This question “Is Star Trek Reckoning Real?” was googled by someone and led to my website.   There’s really another question that’s implicit, I think and that is “Would the Creators Really Want to Screw Up Star Trek by letting Conservatives wreak havoc in the Star Trek Universe?”  

Yes.

We love it when our favorite stories take a turn for the worse–where our complacency is shaken, our values are threatened, adversity gets the upper hand, only to show us how much we truly have taken things for granted.  

Fiction is all about making it bad for your heroes.  And making them fight hard–because it gives us strength to fight hard.

We need to see a few seasons where the “good” of Star Trek has to fight to regain balance.  The Federation has gotten the upper hand.  Chances with Enterprise were lost to play with a universe without the Federation.  Oh, in Star Trek series, we had a few episodes from the Mirror Universe, but even that slowly spoiled because each episode in the  Mirror Universe actually redeemed a character or two who were going to be pivotal in turning the “dark” parts–the disorder– to order once again.  And then the mirror universe would be just like us…ho hum.  What if we lingered in that disorder?  This is what Reckoning explores.

Oh there have been times when good guys rebel against the Federation.  Why is it that the “good” Star Trek characters sneak around and are able to commandeer vessels (Kirk, Scotty, Picard), disobey orders (everyone), grab things they aren’t supposed to have (Chakotay, Riker, Janeway) and go off and do something illegal for a greater good (which no one in the Federation knows about)?  Why is Starfleet so easy to outwit?
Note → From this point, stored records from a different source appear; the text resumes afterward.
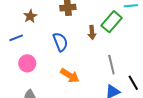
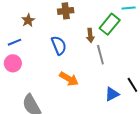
pink circle: (27, 63) -> (13, 63), moved
gray line: (111, 65) -> (100, 55), moved

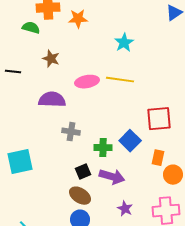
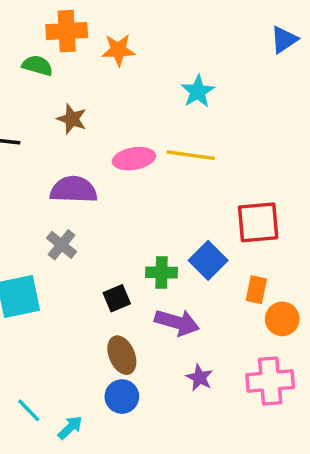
gray cross: (71, 132) -> (62, 245), moved, turned 30
black square: (83, 172) -> (117, 298), moved
brown ellipse: (80, 196) -> (122, 355), turned 35

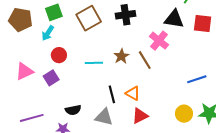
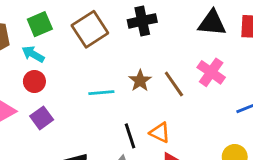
cyan arrow: (48, 33) -> (33, 54), turned 91
pink cross: (159, 41) -> (211, 72), moved
red circle: (59, 55) -> (34, 81), moved

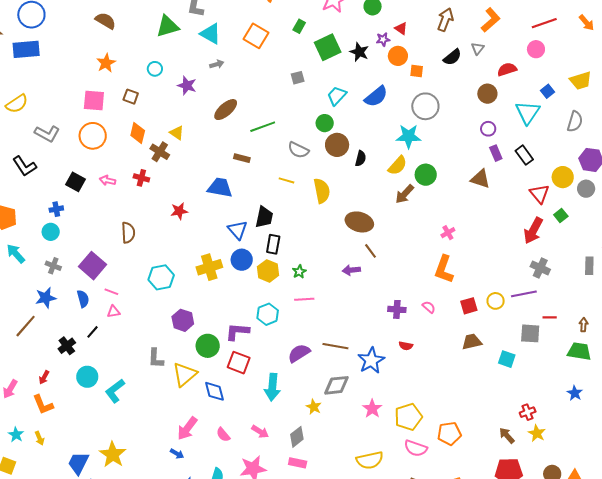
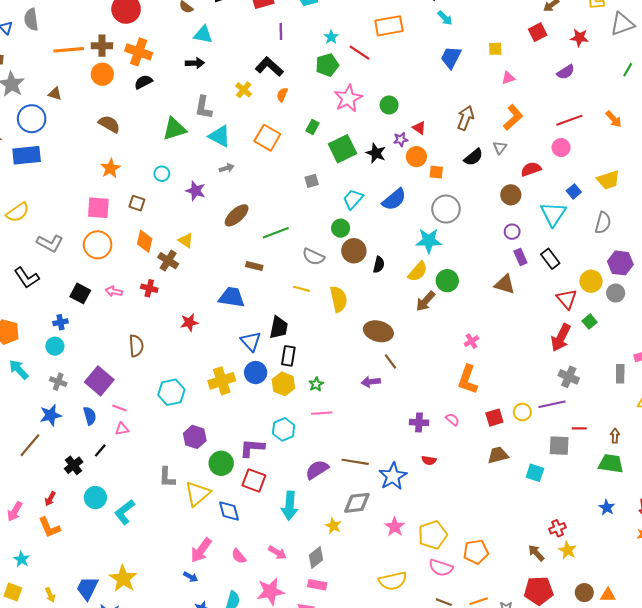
yellow arrow: (40, 438) -> (50, 595), moved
The “order” in Star Trek relies on the shared concept of the “honor system”— but when good characters want to steal things, disobey, etc. they seem to be able to do it because no one in Star Trek is ready for that.  And secondly, because the plot calls for it.  We need Janeway to steal the time machine doo-hickey, or Kirk to steal the Enterprise….  because otherwise we don’t have an episode.  
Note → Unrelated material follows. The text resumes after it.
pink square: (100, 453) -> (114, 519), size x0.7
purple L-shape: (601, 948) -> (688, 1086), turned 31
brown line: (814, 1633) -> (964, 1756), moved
Fergus, the D’Mi, the whole grouping of conservative captains who no longer have faith in the Federation’s president–who see themselves as vigilantes, or martyrs, or heroes—determined to save the Universe, or their values, at any cost— these people are interesting.  Villains are far more interesting, at times, than heroes who can be painted too “good.”   Next Generation characters weren’t very complex, or if they were unstable, they were restored by episode’s end (except DS9–which was by far the riskiest ST)  Star Trek hit the reset button every episode (or at the very least, at the end of every two -parter).  Star Trek, by JJ Abrams, did us a favor and did not hit the reset button, thank God.  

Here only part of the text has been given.